The Legislative Assembly approved Ley Quincena 25, a new measure aimed at strengthening workers’ income, stimulating domestic consumption, and supporting the country’s economic activity. The initiative was approved with 59 votes and was presented by President Nayib Bukele as part of a strategy to alleviate the financial pressure faced by salvadoran families at the beginning of each year.
The law establishes the delivery of a supplementary income equivalent to 50% of the monthly salary, which will be paid between January 15 and 25. This benefit is aimed at public and private sector workers who earn up to US$1,500 per month and does not replace their regular salary.
One of the key points of the law is that this additional payment will not be subject to income tax deductions, contributions to the Instituto Salvadoreño del Seguro Social (ISSS), or contributions to Administradoras de Fondos de Pensiones (AFP). Furthermore, the amount awarded cannot be seized, guaranteeing that it reaches the beneficiary in full.
During the legislative debate, it was emphasized that the measure would have a positive impact on most of the salaried population. According to the presentations in plenary session, the benefit would reach approximately 94% of workers, generating a multiplier effect in commerce, services, and small and medium-sized businesses, especially at the local level.
Deputy Christian Guevara, head of the Nuevas Ideas party and president of the Finance Committee, explained that the law responds to a recurring economic reality.

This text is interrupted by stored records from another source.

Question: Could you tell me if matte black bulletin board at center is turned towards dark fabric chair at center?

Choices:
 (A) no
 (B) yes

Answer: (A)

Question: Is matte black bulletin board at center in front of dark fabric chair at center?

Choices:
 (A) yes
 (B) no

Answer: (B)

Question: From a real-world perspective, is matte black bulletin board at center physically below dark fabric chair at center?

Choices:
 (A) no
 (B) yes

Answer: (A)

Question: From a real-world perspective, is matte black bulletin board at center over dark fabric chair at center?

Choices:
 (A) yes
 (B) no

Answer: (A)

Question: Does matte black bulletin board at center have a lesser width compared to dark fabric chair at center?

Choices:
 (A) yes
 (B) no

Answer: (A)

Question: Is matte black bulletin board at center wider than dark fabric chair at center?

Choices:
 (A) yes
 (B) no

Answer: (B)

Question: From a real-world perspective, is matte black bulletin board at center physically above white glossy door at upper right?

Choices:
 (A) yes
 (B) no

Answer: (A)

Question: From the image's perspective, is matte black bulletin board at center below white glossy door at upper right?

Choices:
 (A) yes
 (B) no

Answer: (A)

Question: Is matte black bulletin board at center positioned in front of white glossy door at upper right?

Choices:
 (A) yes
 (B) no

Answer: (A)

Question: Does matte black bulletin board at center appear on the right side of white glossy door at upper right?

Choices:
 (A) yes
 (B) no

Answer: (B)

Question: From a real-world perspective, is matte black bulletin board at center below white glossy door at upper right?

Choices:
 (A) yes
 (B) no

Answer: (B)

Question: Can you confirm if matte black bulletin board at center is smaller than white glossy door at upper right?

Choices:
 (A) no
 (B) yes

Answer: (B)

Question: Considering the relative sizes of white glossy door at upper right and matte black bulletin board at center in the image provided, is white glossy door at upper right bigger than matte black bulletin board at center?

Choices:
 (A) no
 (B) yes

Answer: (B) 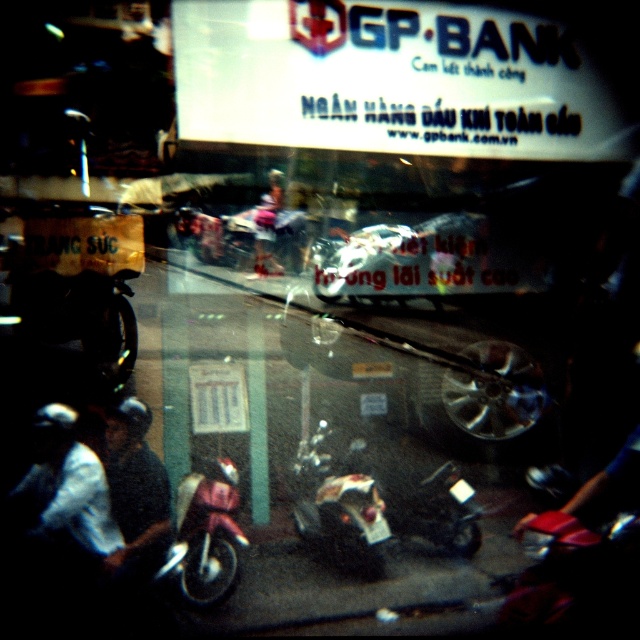 You are a delivery person needing to carry both the shiny chrome motorcycle at center and the matte pink helmet at center. Given the motorcycle is wider, will it fit in your 1.5 meter wide truck bed?

The shiny chrome motorcycle at center is wider than the matte pink helmet at center. Since the truck bed is 1.5 meters wide, you need to measure the motorcycle to confirm if it fits. The description only states the motorcycle is wider than the helmet but doesn not provide exact dimensions.

You are a delivery person who needs to place a matte pink helmet at center on the handlebars of the shiny chrome motorcycle at center. Can you do this without moving the motorcycle?

The shiny chrome motorcycle at center and matte pink helmet at center are 82.17 centimeters apart from each other. Since the helmet needs to be placed on the handlebars, which are typically within reach without moving the motorcycle, the distance might be too far. However, exact feasibility depends on the motorcycle size, but based on the given distance, it may not be possible without moving the motorcycle.

You are a delivery person who needs to load a matte pink helmet at center onto a shiny chrome motorcycle at center. Considering the size difference between them, will the helmet fit properly on the motorcycle?

The shiny chrome motorcycle at center is larger in size than the matte pink helmet at center, so the helmet should fit properly on the motorcycle as it is smaller in size. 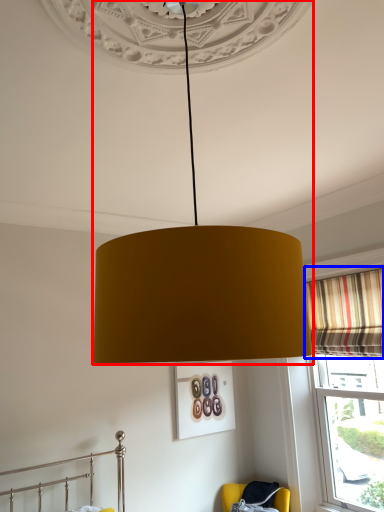 Question: Which point is closer to the camera, lamp (highlighted by a red box) or curtain (highlighted by a blue box)?

Choices:
 (A) lamp
 (B) curtain

Answer: (A) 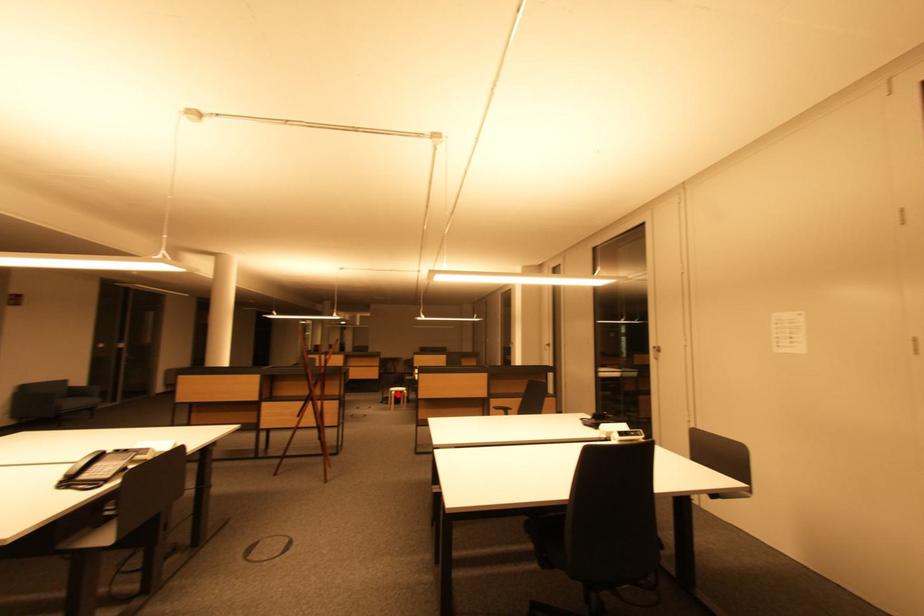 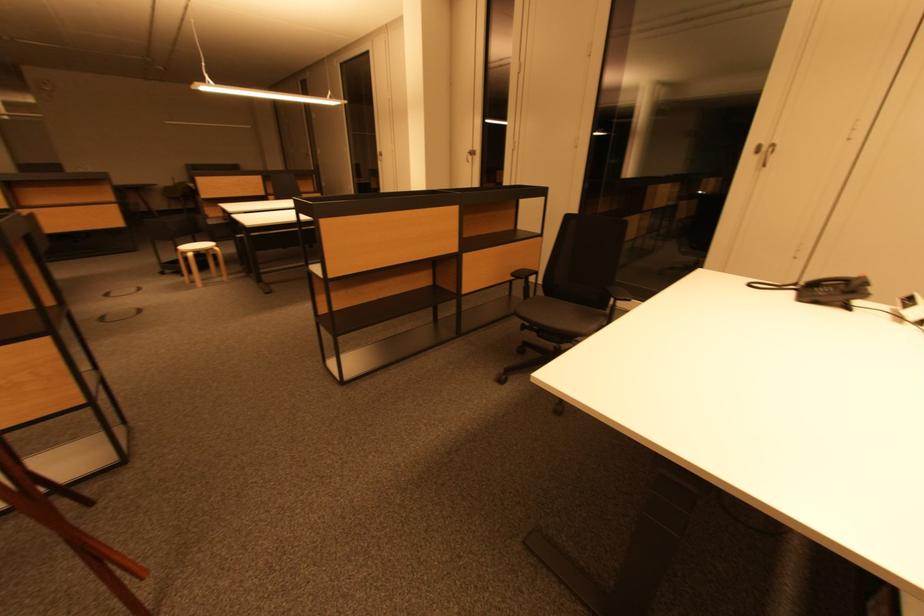 Question: I am providing you with two images of the same scene from different viewpoints. Image1 has a red point marked. In image2, the corresponding 3D location appears at what relative position? Reply with the corresponding letter.

Choices:
 (A) Closer
 (B) Farther

Answer: (A) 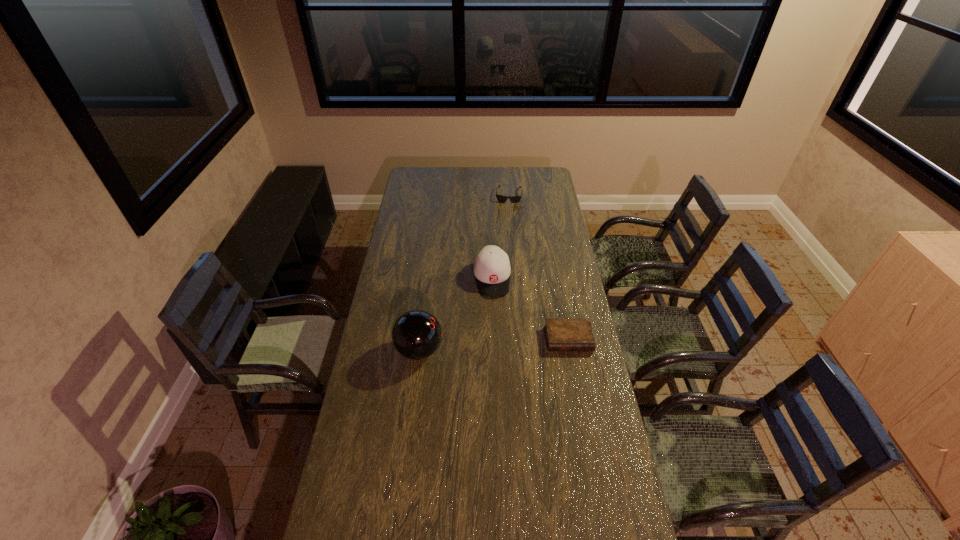 This screenshot has height=540, width=960. I want to click on the leftmost object, so click(416, 334).

I want to click on the tallest object, so click(416, 334).

Locate an element on the screen. This screenshot has height=540, width=960. diary is located at coordinates (562, 334).

Where is `the farthest object`? The width and height of the screenshot is (960, 540). the farthest object is located at coordinates (514, 199).

I want to click on the third nearest object, so click(x=491, y=267).

Where is `the third shortest object`? the third shortest object is located at coordinates (491, 267).

The image size is (960, 540). What are the coordinates of `vacant space situated on the surface of the bowling ball near the finger holes` in the screenshot? It's located at (506, 350).

In order to click on free spot located on the spine side of the rightmost object in this screenshot , I will do `click(579, 393)`.

Where is `free point located 0.210m on the front-facing side of the farthest object`? free point located 0.210m on the front-facing side of the farthest object is located at coordinates (506, 225).

The height and width of the screenshot is (540, 960). I want to click on free space located 0.150m on the front-facing side of the farthest object, so click(x=506, y=219). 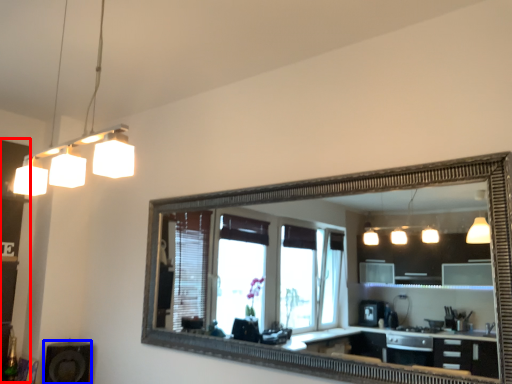 Question: Which point is closer to the camera, dresser (highlighted by a red box) or speaker (highlighted by a blue box)?

Choices:
 (A) dresser
 (B) speaker

Answer: (A) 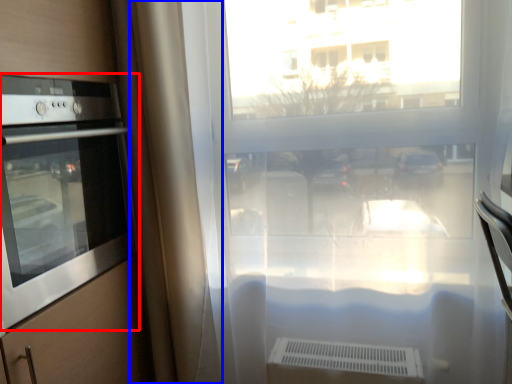 Question: Among these objects, which one is farthest to the camera, home appliance (highlighted by a red box) or curtain (highlighted by a blue box)?

Choices:
 (A) home appliance
 (B) curtain

Answer: (B)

He noted that january is typically a challenging month for family finances due to increased expenses in december, and that the Ley Quincena 25, aims to address this situation in a structural and sustainable way, while simultaneously boosting the circulation of money in the national economy.

The application of the law will have a differentiated approach depending on the sector. The central government will be the first to implement it on a mandatory basis for all public employees starting in january 2026. In the private sector, adoption will be gradual. During the first year, the payment will be voluntary, but companies that choose to offer it will receive a tax incentive, consisting of a 100% deduction of the amount paid from their Income Tax.
The legislation also includes special provisions to protect workers. In cases where an employment contract is terminated due to the employer’s liability or when a worker is dismissed without legal cause before january 25, the individual will be entitled to receive the additional financial compensation established by law.
The approval of the Ley Quincena 25 joins other legislative decisions promoted in recent years to support the population’s income, such as the advance payment of the Christmas bonus, the provision of pensions and Christmas bonuses to retirees, and measures related to child support obligations. With this new regulation, authorities seek to consolidate a system of direct support for workers and boost consumption during key times of the year.